A female Maningrida diving tarantula shows its fangs after being dug up from its metre-deep burrow. Source: ABC News. Photo: James Oaten.

James Oaten, Spider expert hails medicinal possibilities of NT tarantulas, ABC news, 21 June 2015

A floodplain near Maningrida thought to have the highest concentration of tarantulas in the world offers rare medicinal and economic opportunities, a spider expert says.

An estimated 25,000 diving tarantulas live along a 10 kilometre stretch of floodplain largely hidden from outsiders and deep within lands controlled by traditional Aboriginal owners.
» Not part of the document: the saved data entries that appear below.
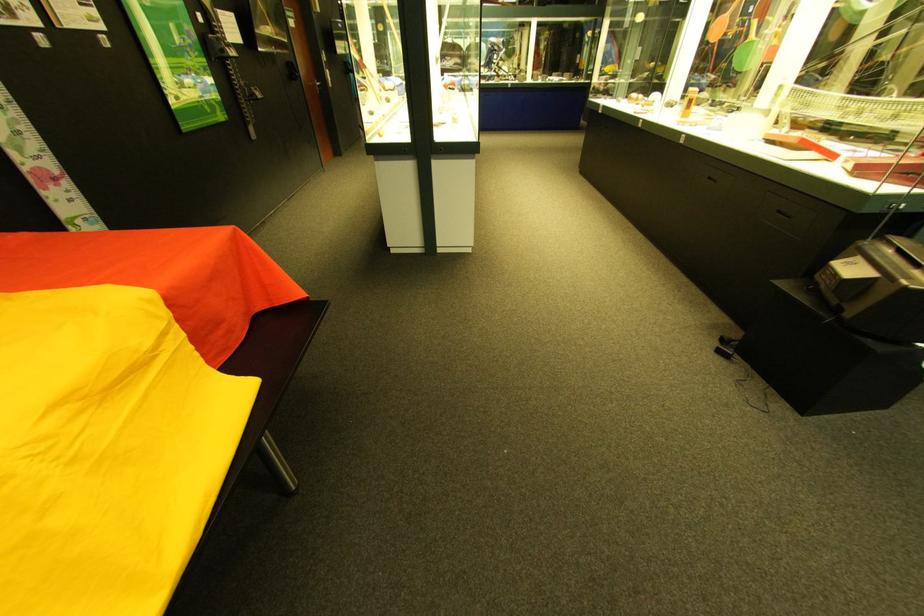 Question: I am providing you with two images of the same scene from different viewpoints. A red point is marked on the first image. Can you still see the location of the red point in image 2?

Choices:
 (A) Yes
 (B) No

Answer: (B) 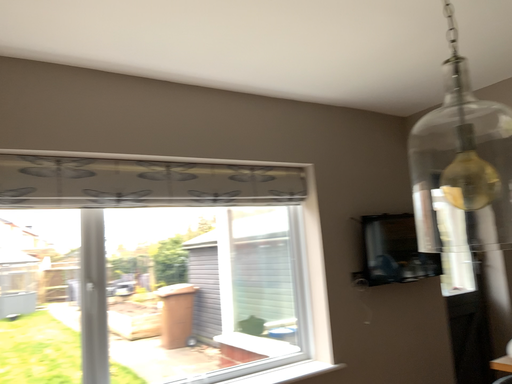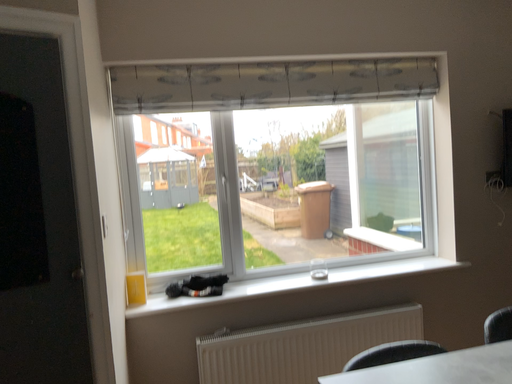 Question: How did the camera likely rotate when shooting the video?

Choices:
 (A) rotated left
 (B) rotated right

Answer: (A) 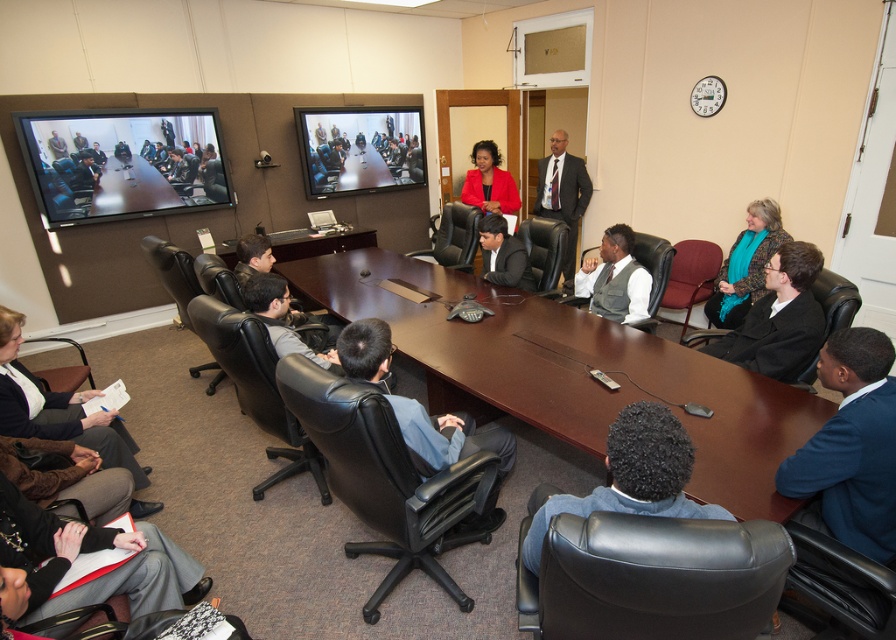 You are a guest attending a formal meeting in the conference room. You notice two people seated at the table wearing the teal knit sweater at right and the dark gray suit at center. Which attendee do you think has a smaller clothing item in terms of size?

The head of Queensland Museum‘s arachnological division, Dr Robert Raven, who has named more than 400 spiders in his 40-year career, believes the sheer number of tarantulas creates special opportunities for researchers seeking to unlock the spider’s secrets.

“There are probably more species of tarantulas in the Northern Territory than there are in any other single state,” Dr Raven said.

“Because there are so many, it’s not like we’re hunting or picking for a [particular] animal. They’re all around us.”

As scientists around the world investigate venom and its ability to create pharmaceutical drugs, Dr Raven believes the Maningrida diving tarantula could hold a medical miracle.

Dr Raven said any venomous creature that could infect a vertebrate had a “significant potential” to be a source of a valuable pharmaceutical that could benefit the entire community.